Térez Montcalm : Tout est facile
Térez Montcalm chante l’ivresse de l’amour qui met en fête et le chagrin de celui qui fout le cafard sur Quand on s’aime, un nouvel album de jazz entièrement en français.
Existe-t-il plus précieux moment de plénitude que lorsque vous sortez dehors pour promener votre chien? Pendant plusieurs années, Térez Montcalm fredonnait pourtant systématiquement au moment d’aller faire marcher ses clébards une chanson pas sereine du tout, Que veux-tu que je te dise, cafardeuse complainte d’un Jean-Pierre Ferland qui peine à effacer le nom d’une ancienne amoureuse de sa mémoire.

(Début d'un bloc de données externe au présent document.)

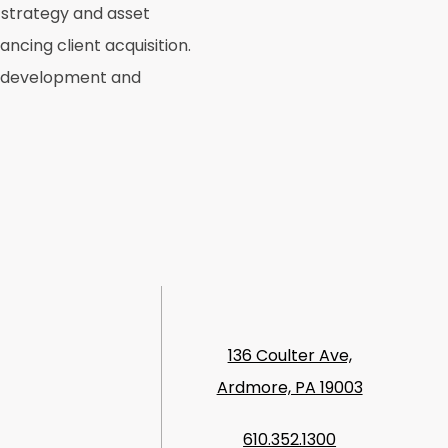
 strategy and asset
ncing client acquisition.
ss development and
136 Coulter Ave,
Ardmore, PA 19003
610.352.1300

«Je la chantais sans arrêt, se rappelle la principale intéressée, alors à un moment donné, je me suis dit: « Enregistre-la, fais-toi plaisir et arrête d’achaler tout le monde avec ça dans la rue! »»
Chose due, chose faite. Sur Quand on s’aime, son nouvel album de jazz entièrement en français, la chanteuse à la rugueuse voix de satin insuffle à sa relecture une légèreté que la version originale ne recelait pas, en l’habillant d’un arrangement digne de Bill Evans.
L’élégante et suave stratégie – envisager la joie et la mélancolie comme les deux faces d’une même médaille – prévaut sur l’ensemble de ce huitième album, qui voit la plus incandescente de nos interprètes goûter aux charmes exquis de standards comme Les feuilles mortes, La belle vie ou Que reste-t-il de nos amours. «Je m’enivre tout doucement, la vie coule tout simplement, le temps s’arrête et chaque jour est une fête», murmure-t-elle sur une deux pièces originales de l’album, avec une langueur typique d’un coucher de sommeil estival.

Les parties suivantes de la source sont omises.